**What you will do**
With the images removed, repeat the data below exactly.

[Start of Attachment]

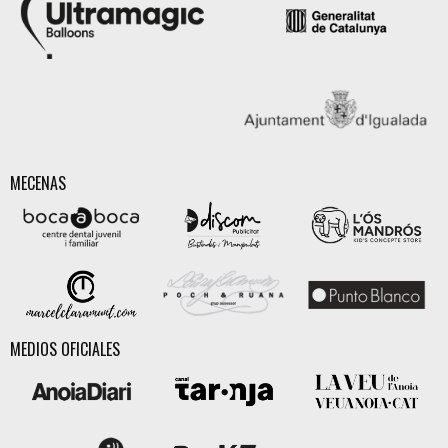
MECENAS
MEDIOS OFICIALES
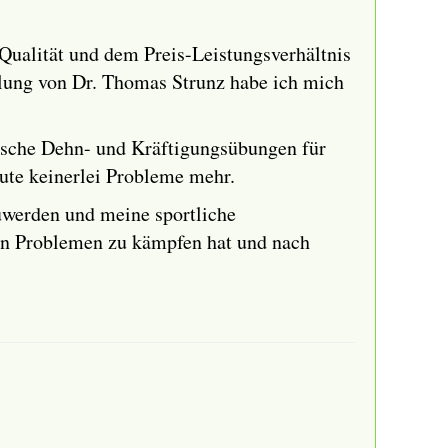
 Qualität und dem Preis-Leistungsverhältnis
hlung von Dr. Thomas Strunz habe ich mich
ische Dehn- und Kräftigungsübungen für
ute keinerlei Probleme mehr.
uwerden und meine sportliche
hen Problemen zu kämpfen hat und nach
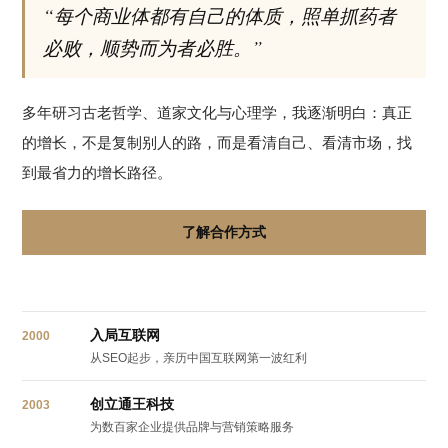
“每个商业体都有自己的体质，照单抓药者
必败，顺势而为者必胜。”
多年研习古老哲学、道家文化与心理学，我逐渐明白：真正
的增长，不是复制别人的路，而是看清自己、看清市场，找
到最省力的增长路径。
了解合作方式
入局互联网
2000
从SEO起步，亲历中国互联网第一波红利
创立通王科技
2003
为数百家企业提供品牌与营销策略服务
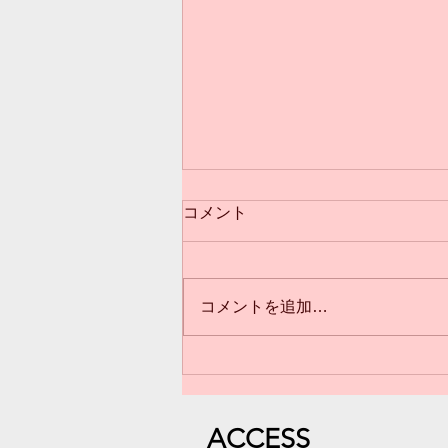
コメント
コメントを追加…
3歳からのクラス(*^^*)満員御
礼❣️
​ACC
ESS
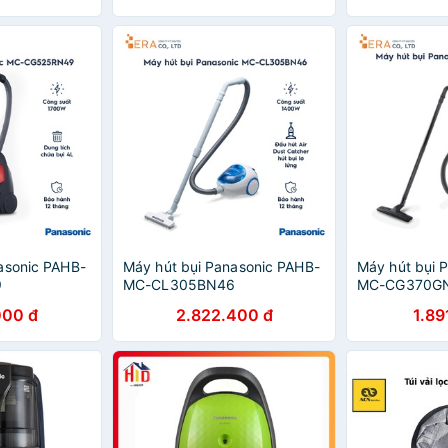
asonic PAHB-
Máy hút bụi Panasonic PAHB-
Máy hút bụi 
9
MC-CL305BN46
MC-CG370G
000 đ
2.822.400 đ
1.89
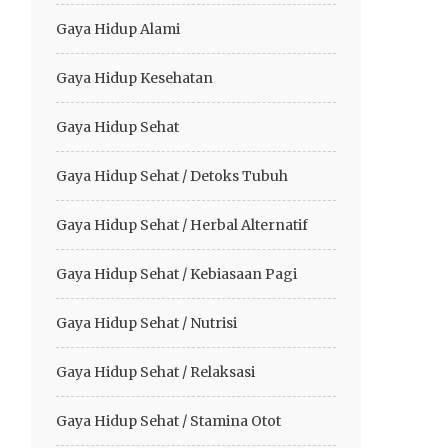
Gaya Hidup Alami
Gaya Hidup Kesehatan
Gaya Hidup Sehat
Gaya Hidup Sehat / Detoks Tubuh
Gaya Hidup Sehat / Herbal Alternatif
Gaya Hidup Sehat / Kebiasaan Pagi
Gaya Hidup Sehat / Nutrisi
Gaya Hidup Sehat / Relaksasi
Gaya Hidup Sehat / Stamina Otot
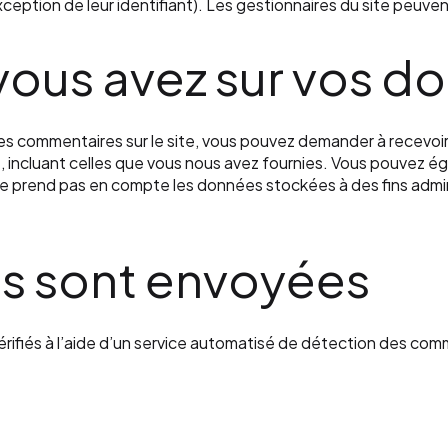
eption de leur identifiant). Les gestionnaires du site peuvent
 vous avez sur vos d
des commentaires sur le site, vous pouvez demander à recevoi
, incluant celles que vous nous avez fournies. Vous pouvez 
 prend pas en compte les données stockées à des fins admini
s sont envoyées
rifiés à l’aide d’un service automatisé de détection des com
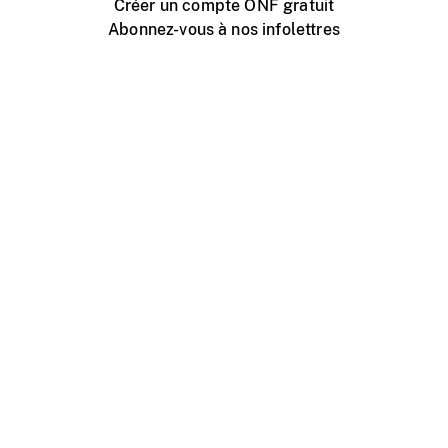
Créer un compte ONF gratuit
Abonnez-vous à nos infolettres
Événements ONF près de chez vous
Créer avec l’ONF
Organiser une projection publique
À propos de ce site
Centre d'aide
Contactez-nous
Espace Média
Emplois
ONF.ca
Production
Distribution
Éducation
Blogue ONF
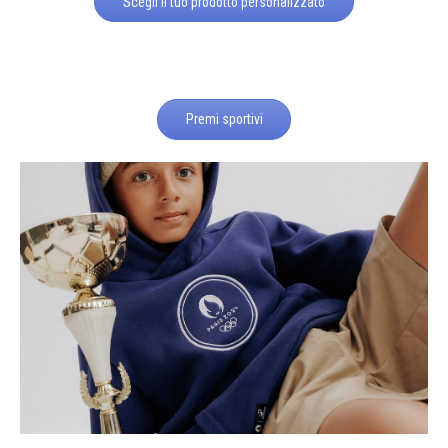
Scegli il tuo prodotto personalizzato
Premi sportivi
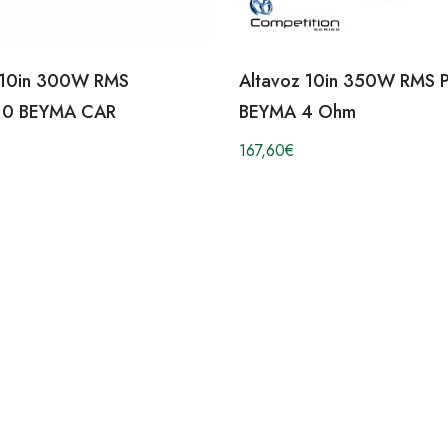
 10in 300W RMS
Altavoz 10in 350W RMS 
0 BEYMA CAR
BEYMA 4 Ohm
167,60
€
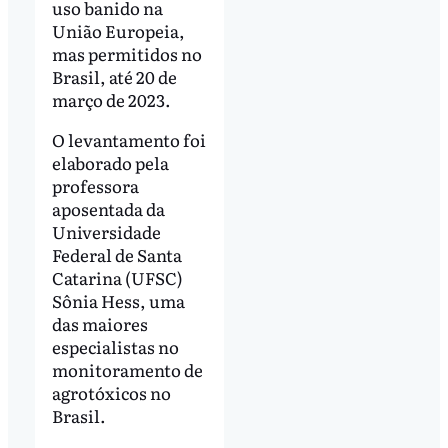
uso banido na
União Europeia,
mas permitidos no
Brasil, até 20 de
março de 2023.
O levantamento foi
elaborado pela
professora
aposentada da
Universidade
Federal de Santa
Catarina (UFSC)
Sônia Hess, uma
das maiores
especialistas no
monitoramento de
agrotóxicos no
Brasil.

[End of Attachment]

**Answer space**
MECENAS
MEDIOS OFICIALES
 Qualität und dem Preis-Leistungsverhältnis
hlung von Dr. Thomas Strunz habe ich mich
ische Dehn- und Kräftigungsübungen für
ute keinerlei Probleme mehr.
uwerden und meine sportliche
hen Problemen zu kämpfen hat und nach
“每个商业体都有自己的体质，照单抓药者
必败，顺势而为者必胜。”
多年研习古老哲学、道家文化与心理学，我逐渐明白：真正
的增长，不是复制别人的路，而是看清自己、看清市场，找
到最省力的增长路径。
了解合作方式
入局互联网
2000
从SEO起步，亲历中国互联网第一波红利
创立通王科技
2003
为数百家企业提供品牌与营销策略服务
コメント
コメントを追加…
3歳からのクラス(*^^*)満員御
礼❣️
​ACC
ESS
asonic PAHB-
Máy hút bụi Panasonic PAHB-
Máy hút bụi 
9
MC-CL305BN46
MC-CG370G
000 đ
2.822.400 đ
1.89
Gaya Hidup Alami
Gaya Hidup Kesehatan
Gaya Hidup Sehat
Gaya Hidup Sehat / Detoks Tubuh
Gaya Hidup Sehat / Herbal Alternatif
Gaya Hidup Sehat / Kebiasaan Pagi
Gaya Hidup Sehat / Nutrisi
Gaya Hidup Sehat / Relaksasi
Gaya Hidup Sehat / Stamina Otot
eption de leur identifiant). Les gestionnaires du site peuvent
 vous avez sur vos d
des commentaires sur le site, vous pouvez demander à recevoi
, incluant celles que vous nous avez fournies. Vous pouvez 
 prend pas en compte les données stockées à des fins admini
s sont envoyées
rifiés à l’aide d’un service automatisé de détection des com
Créer un compte ONF gratuit
Abonnez-vous à nos infolettres
Événements ONF près de chez vous
Créer avec l’ONF
Organiser une projection publique
À propos de ce site
Centre d'aide
Contactez-nous
Espace Média
Emplois
ONF.ca
Production
Distribution
Éducation
Blogue ONF
Scegli il tuo prodotto personalizzato
Premi sportivi
 10in 300W RMS
Altavoz 10in 350W RMS 
0 BEYMA CAR
BEYMA 4 Ohm
167,60
€
uso banido na
União Europeia,
mas permitidos no
Brasil, até 20 de
março de 2023.
O levantamento foi
elaborado pela
professora
aposentada da
Universidade
Federal de Santa
Catarina (UFSC)
Sônia Hess, uma
das maiores
especialistas no
monitoramento de
agrotóxicos no
Brasil.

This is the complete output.